Bi-Encoder
Definition
A bi-encoder uses two independent encoders — one for queries, one for documents — producing separate dense vector embeddings. Relevance is computed as the similarity (cosine or dot product) between the query embedding and pre-computed document embeddings.
How It Works
Query → Encoder_Q → q_vec ──┐
→ similarity(q_vec, d_vec) → score
Doc → Encoder_D → d_vec ──┘
Documents are encoded offline (pre-computed and stored). At search time, only the query is encoded and compared against the index.
Key Properties
| Property | Value |
|---|---|
| Query encoding | Online (at search time) |
| Document encoding | Offline (pre-computed) |
| Interaction | None — similarity computed post-encoding |
| Speed | Very fast (dot product / cosine against ANN index) |
| Quality | Good for general tasks; limited for nuanced relevance |
Training
Trained with contrastive loss (e.g., MultipleNegativesRankingLoss):
- Maximize similarity of relevant (query, document) pairs
- Minimize similarity of irrelevant pairs
- Positive pairs from click data, relevance judgments, or NLI datasets
When to Use
Best for:
- Large-scale first-stage retrieval (millions/billions of docs)

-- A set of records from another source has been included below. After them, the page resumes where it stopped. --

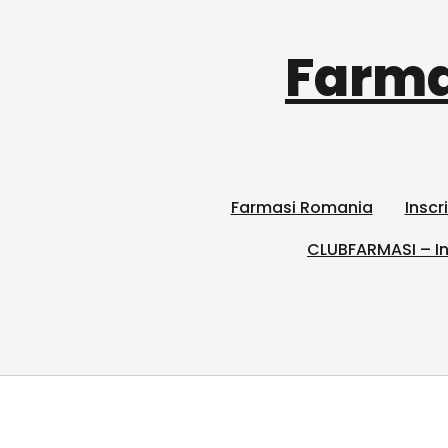
Farma
Farmasi Romania
Inscr
CLUBFARMASI – In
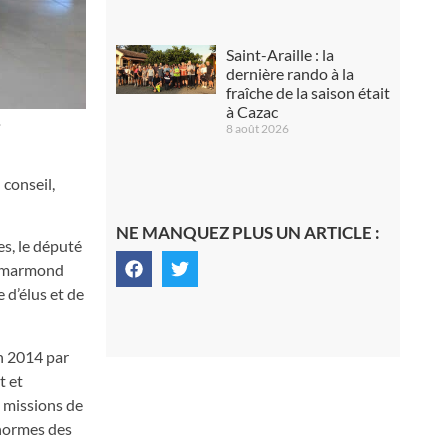
Saint-Araille : la
dernière rando à la
fraîche de la saison était
à Cazac
.
8 août 2026
conseil,
NE MANQUEZ PLUS UN ARTICLE :
s, le député
Commarmond
 d’élus et de
en 2014 par
t et
, missions de
 normes des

- Any task where pre-computing document embeddings is feasible
- Real-time applications requiring low latency
Less suited for:
- Nuanced relevance where query-document interaction matters
- Small candidate sets where Cross-Encoder reranking is feasible
vs. Related Architectures
- Cross-Encoder — processes query+document jointly; slower but more accurate
- ColBERT — uses per-token vectors with late interaction; balance of speed and quality
- Late Interaction — generalization of ColBERT’s token-level interaction idea
Related Concepts
-
Embeddings — what the bi-encoder produces
-
Dense Embeddings — the specific representation type output by bi-encoders
-
Dense Vector Retrieval — bi-encoders produce the dense vectors used here
-
Hybrid Search — bi-encoder retrieval often combined with BM25
-
Semantic Search — bi-encoders enable semantic matching
-
Asymmetric Semantic Search — bi-encoders with asymmetric query/doc encoding (e.g., MS MARCO models)
Articles
Normalization Note
Also called: dual encoder, two-tower model, Siamese network (when same encoder for both). All refer to the same architecture.